Mycorrhiza is something of a buzzword in horticulture and this exhibit focuses on the positive and beneficial links between certain fungi and green plants. The emphasis in the display is on symbiosis with trees that may readily be grown in the garden. Fungi that in this way are of direct benefit in the garden become the ‘stars’ of the exhibit.
The display includes a new range of life-like models of 25 mycorrhizal fungi species that have established symbiotic links with native trees including beech, English oak, weeping birch, Scot’s pine, European larch and spruce.
British Beekeepers' Association
Urban Beekeping
This exhibit is a roof garden that could belong to a city beekeeper and that shows visitors how bees can be kept safely in an urban environment. The garden shows how bees can thrive in an urban environment as they have the advantage of a massive range of trees and garden plants on the doorstep, far wider than would be found in today’s monoculture countryside. Bees can find nectar everywhere in the city - from street trees to railway embankments.
The roof terrace is filled with fruit and flowers growing in planters and smaller containers. The organisers also hope to include espaliered fruit trees that would benefit from bee pollination, plus a selection of bee-friendly plants such as lavenders and wallflowers. On one side of the exhibit is a beekeeper’s shed with rows of different types of honey, glowing like treasure. On the floor of the shed is beekeeping equipment including bee veils, smokers and hive tools. In the centre of the terrace is a table with partially assembled frames by the beehive. At the front of the display are two hives. One of these is a display hive and the other a complete hive, with frames of honey in the top so that people can look inside and smell the honey.
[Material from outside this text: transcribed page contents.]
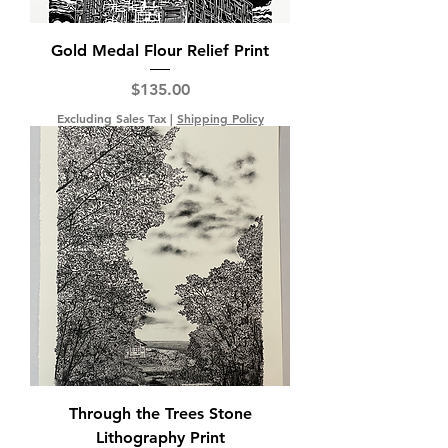
Gold Medal Flour Relief Print
Price
$135.00
Excluding Sales Tax
|
Shipping Policy
Through the Trees Stone
Lithography Print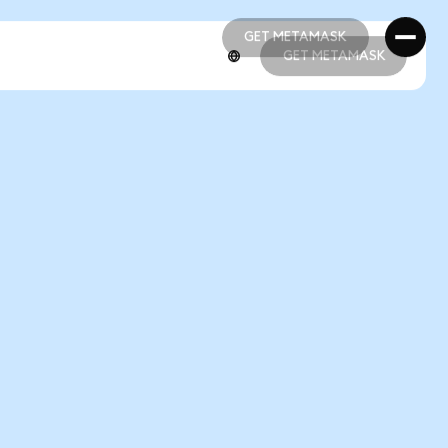
GET METAMASK
GET METAMASK
GET METAMASK
GET METAMASK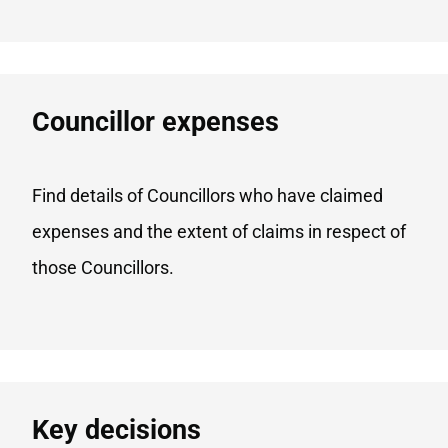
Councillor expenses
Find details of Councillors who have claimed
expenses and the extent of claims in respect of
those Councillors.
Key decisions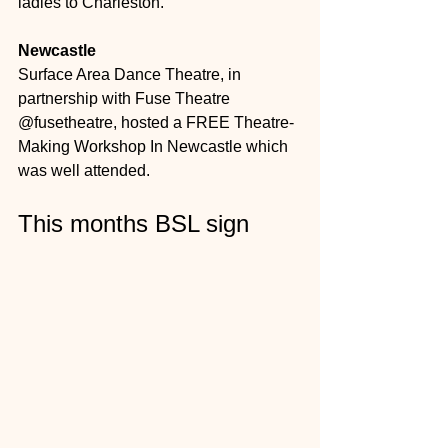
ladies to Charleston. 
Newcastle
Surface Area Dance Theatre, in 
partnership with Fuse Theatre 
@fusetheatre, hosted a FREE Theatre-
Making Workshop In Newcastle which 
was well attended. 
This months BSL sign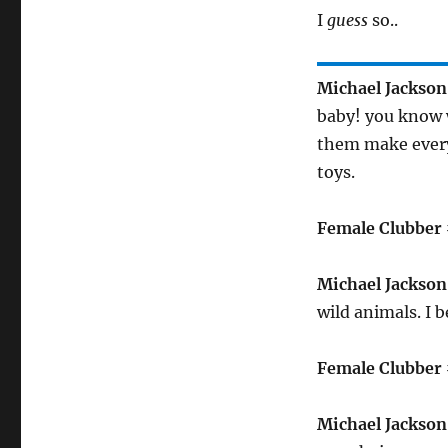
I
guess
so..
Michael Jackson
baby! you know w
them make every
toys.
Female Clubber 
Michael Jackson
wild animals. I 
Female Clubber 
Michael Jackson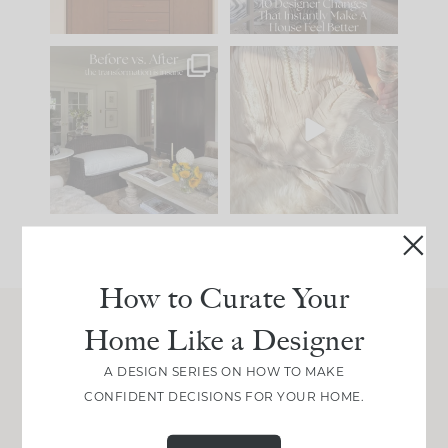
97
29
Every old house tells
I think one of the
you what it wants to
biggest mistakes we
be. The
...
make is
...
191
35
59
7
How to Curate Your
Home Like a Designer
Join Between the Layers
A DESIGN SERIES ON HOW TO MAKE
Get our exact sourcing, design thinking, and
CONFIDENT DECISIONS FOR YOUR HOME.
real renovation decisions—only on Substack.
JOIN NOW!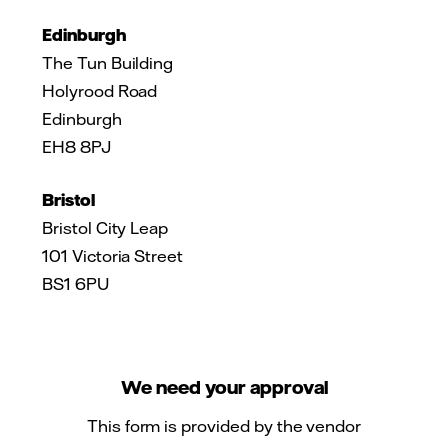
Edinburgh
The Tun Building
Holyrood Road
Edinburgh
EH8 8PJ
Bristol
Bristol City Leap
101 Victoria Street
BS1 6PU
We need your approval
This form is provided by the vendor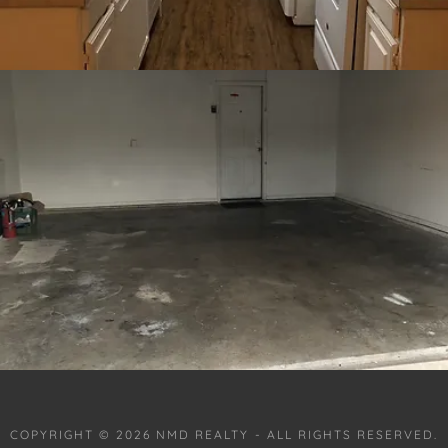
COPYRIGHT © 2026 NMD REALTY - ALL RIGHTS RESERVED.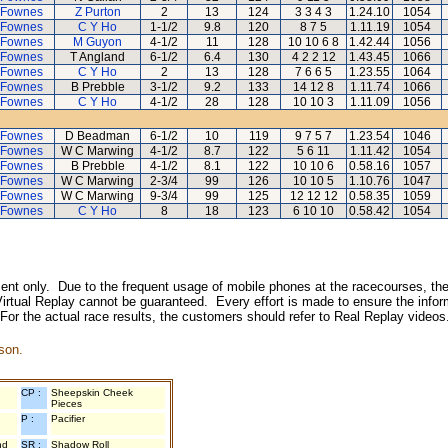
 Fownes
Z Purton
2
13
124
3 3 4 3
1.24.10
1054
 Fownes
C Y Ho
1-1/2
9.8
120
8 7 5
1.11.19
1054
 Fownes
M Guyon
4-1/2
11
128
10 10 6 8
1.42.44
1056
 Fownes
T Angland
6-1/2
6.4
130
4 2 2 12
1.43.45
1066
 Fownes
C Y Ho
2
13
128
7 6 6 5
1.23.55
1064
 Fownes
B Prebble
3-1/2
9.2
133
14 12 8
1.11.74
1066
 Fownes
C Y Ho
4-1/2
28
128
10 10 3
1.11.09
1056
 Fownes
D Beadman
6-1/2
10
119
9 7 5 7
1.23.54
1046
 Fownes
W C Marwing
4-1/2
8.7
122
5 6 11
1.11.42
1054
 Fownes
B Prebble
4-1/2
8.1
122
10 10 6
0.58.16
1057
 Fownes
W C Marwing
2-3/4
99
126
10 10 5
1.10.76
1047
 Fownes
W C Marwing
9-3/4
99
125
12 12 12
0.58.35
1059
 Fownes
C Y Ho
8
18
123
6 10 10
0.58.42
1054
inment only. Due to the frequent usage of mobile phones at the racecourses, the
irtual Replay cannot be guaranteed. Every effort is made to ensure the inform
 For the actual race results, the customers should refer to Real Replay videos
son.
CP :
Sheepskin Cheek
Pieces
P :
Pacifier
nd
SR :
Shadow Roll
The display’s organisers, Philippa O’Brien and Melanie Whitlock, took up beekeeping a year ago and have since been entranced by it. Philippa keeps bees in her small town garden in Hammersmith while Melanie keeps hers on a nearly allotment. Both are convinced that the honey made by their bees is the most delicious they have ever tasted.
British Fuchsia Society
Fuschias with a Difference
Fuchsias come in all shapes and sizes, from the minute to the unusual - and this displays features fuchsias that are completely different to the normal range that people are used to seeing.
The exhibit will be a combination of species that originated in either New Zealand or South America plus some interspecific hybrids and cultivars. There will also be plenty of educational sheets to explain what it is all about!
Carol Gubler, who runs a specialist fuchsia nursery in Surrey and who grew all the plants on this stand says: “I got into growing fuchsias through my late father, who first started growing them as a hobby in 1963 when I was five - after having been given four plants by a neighbour. Fuchsias are addictive and so we grew more and more and eventually moved to Ash Green as my Dad hoped to start up a nursery on his early retirement - sadly he died before he could start the nursery - so I took the plunge and started the nursery in 1986. I love fuchsias that are a bit out of the ordinary so I specialise in Encliandras with minute flowers and those that really fit in to no recognisable category of fuchsia.”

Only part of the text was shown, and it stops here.